The ten commandments are not in the heavenly temple.
- Moses testifed that no one other than the children of Israel had the ten commandments, Deuteronomy 4:8.
- Moses testified that prior to his own generation, the ten commandments didn't exist, Deuteronomy 5:2-3.
- Paul testified that the ten commandments were not made for righteous men, and it follows that they were never made for anyone in heaven, where righteousness dwells, 1 Timothy 1:9.
- Jesus testified that the sabbath was made for man - not for God, not for angels, not for space aliens, not for anyone other than man, Mark 2:27.
- God testified through Isaiah that Israel's covenant with death would be annulled (Isaiah 28:18), and the author of Hebrews confirmed that it was (Hebrews 7:18).
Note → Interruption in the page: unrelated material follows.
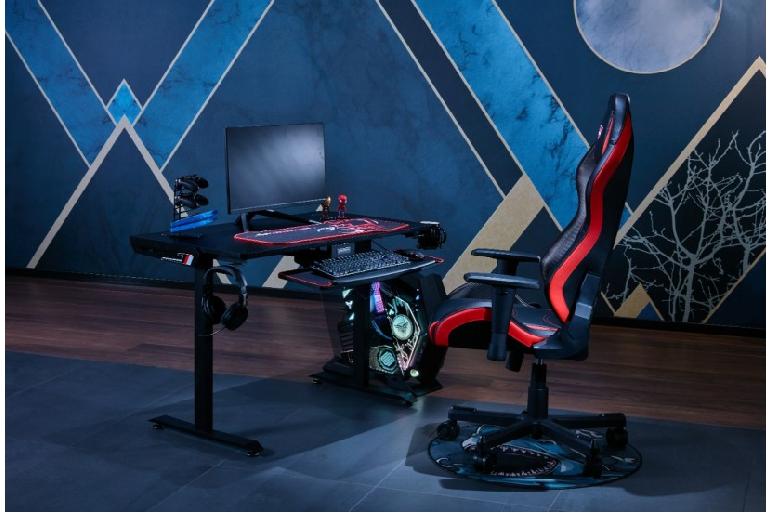 Where is `round moon like painting`? The height and width of the screenshot is (512, 768). round moon like painting is located at coordinates (646, 32).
That covenant was the ten commandments, called the ministry of death (2 Corinthians 3:7) by Paul for the reason that they conveyed a death sentence on anyone who violated it (Romans 7:10), and so did the sabbath as God testified in Exodus 31:14.
Everywhere we turn in Scripture we find that the
original ten commandments were the pair of tablets handed to Moses, as God testified in Exodus 24:12. That same first covenant came to an end when the same Hand of God that wrote on the tables of stone took them away, as Hebrews 10:9 states.
Man cannot alter God's law, rather sinful man needs to alter his own life to God's law. It is not God that needs to change, it is man.
You have confused the Creator with the law He created, and Hebrews testifies against your conclusion.
- Hebrews 7:12 specifies the law was changed to allow a priesthood not authorized under Moses.
- Hebrews 7:18-19 specifies the law was annulled because it made nothing perfect, and another means of approaching God replaced the law.
- Hebrews 8:7 tells us the faulty nature of the first covenant was the reason a new covenant was established.
- Hebrews 8:13 specifies the new covenant made the first covenant obsolete.
- Hebrews 10:9 is specific when it tells us Jesus took the first covenant away to establish the new (second) covenant.
When Hebrews 8:13 tells us the old was ready to vanish, it wasn't the people that vanished. It was the law. It wasn't the people that God concluded needed to change, but the law itself.
The atonement is based upon forgiveness for breaking the law, not forgiveness as a license to sin.
Yet the Adventist model of atonement is incomplete, referring to 1844 as a time a "second and final phase of atonement" was added. Moreover, Hebrews 9:15 is specific when it tells us that atonement's purpose was "
for the redemption of the transgressions under the first covenant". The fact that we have forgiveness in the present reality of our continued sin is the very reason God gave us His promise "
Their sins and their lawless deeds I will remember no more".
1844 is so very precious to Adventism that Scripture is relegated to the back seat and fundamental doctrines core to Christianity are discarded in order to protect this date when nothing happened. The SDA Sanctuary Doctrine is an obnoxious affront to the Gospel of Jesus Christ.